Treatment was considered to have failed if an infant receiving maximal support (high-flow therapy at a gas flow of 8 liters per minute or CPAP at a pressure of 8 cm of water) met one or more of the following criteria:
- FiO2 of 0.4 or higher
- Arterial or free flowing cap gas with a pH of 7.2 or less plus a pCO2 > 60 mm Hg obtained at least 1 hour after starting treatment
- Two or more episodes of apnea requiring positive-pressure ventilation within a 24-hour period or six or more episodes requiring any intervention within a 6-hour period.
- Infants with an urgent need for intubation and mechanical ventilation.
So what happened?
The trial randomized 583 infants (278 HFNC, 286 CPAP) but was halted by the data and safety monitoring committee after an analysis of the first 515 revealed that the outcome was worse in the HFNC group (25.5% failure rate vs 13.3 for CPAP). Interestingly treatment failures were more common in babies below and above 32 weeks so it was not just the smallest infants who failed.
Another interesting finding was that the most common reason for treatment failure was criteria 1 (FiO2 > 40%) while intubation was higher for all infants but did not reach statistical significance. Curiously what did reach a significant difference was criteria #4 (18.4% urgent intubations in the CPAP group vs 5.6% in the HFNC group). You might be tempted to therefore ponder which is worse, a little O2 or being intubated but you need to recall the trial design which was set up to provide this kind of result. If you failed HFNC you were placed on CPAP whereas if you failed CPAP you were intubated. In the HFNC group, 78 infants were deemed to have failed but 28 of them were in fact “rescued by CPAP”. It therefore isn’t a fair comparison when it comes to urgent intubation since if you failed CPAP there wasn’t another option.
Not a total loss
Nasal trauma was indeed much lower in the HFNC group, occurring only 8.3% vs 18.5% of the time with CPAP. Pneumothorax was also found to be significantly different with none of the patients in the HFNC group having that complication vs 2.1% in the CPAP group. What this study tells us is that as a primary modality to treat newborns with RDS who have not received surfactant it is preferable to use CPAP in the first 72 hours. Some of you may say it might not say that at all but consider the impact of having more babies exposed to high FiO2. We know from other studies that high FiO2 can be quite damaging to preterm infants and this study was certainly not powered to look at all those important outcomes such as ROP, PVL and BPD. The authors report them and found no difference but without adequate power to show a difference I wouldn’t take much comfort in those findings.

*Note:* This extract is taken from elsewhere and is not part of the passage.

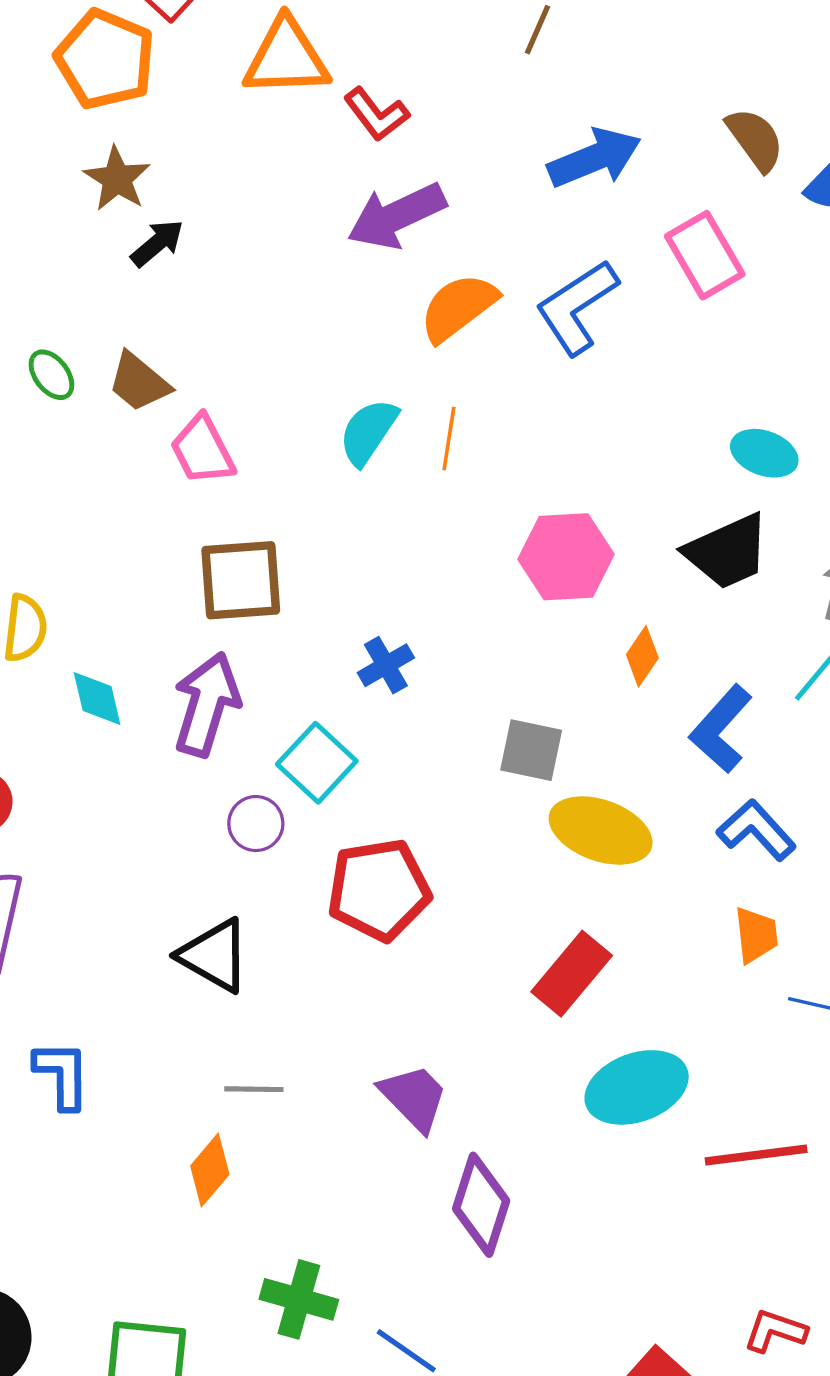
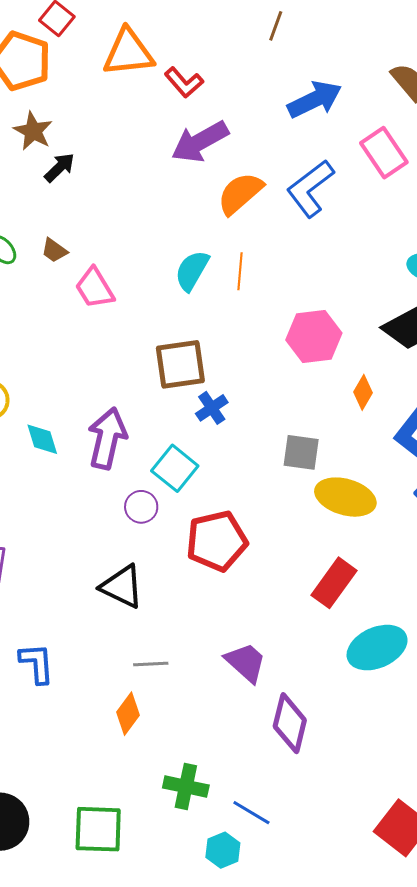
brown trapezoid: (139, 382) -> (54, 250), size x0.7
brown square: (241, 580) -> (180, 364), moved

I think were things may settle out though is what to do in more mature infants. There is no question that for those on chronic respiratory support there is some risk of nasal breakdown. Although I don’t have much experience with HFNC I would think that for the older patient who either already has BPD at 36 weeks or is close to that point but reliant on +4 or +5 CPAP that HFNC might help “give them a break”. As such I don’t see this as a total loss but rather an option to try when CPAP for whatever reason is not tolerated.
As a primary therapy for non-invasive management RDS I will keep my CPAP for all babies thank you.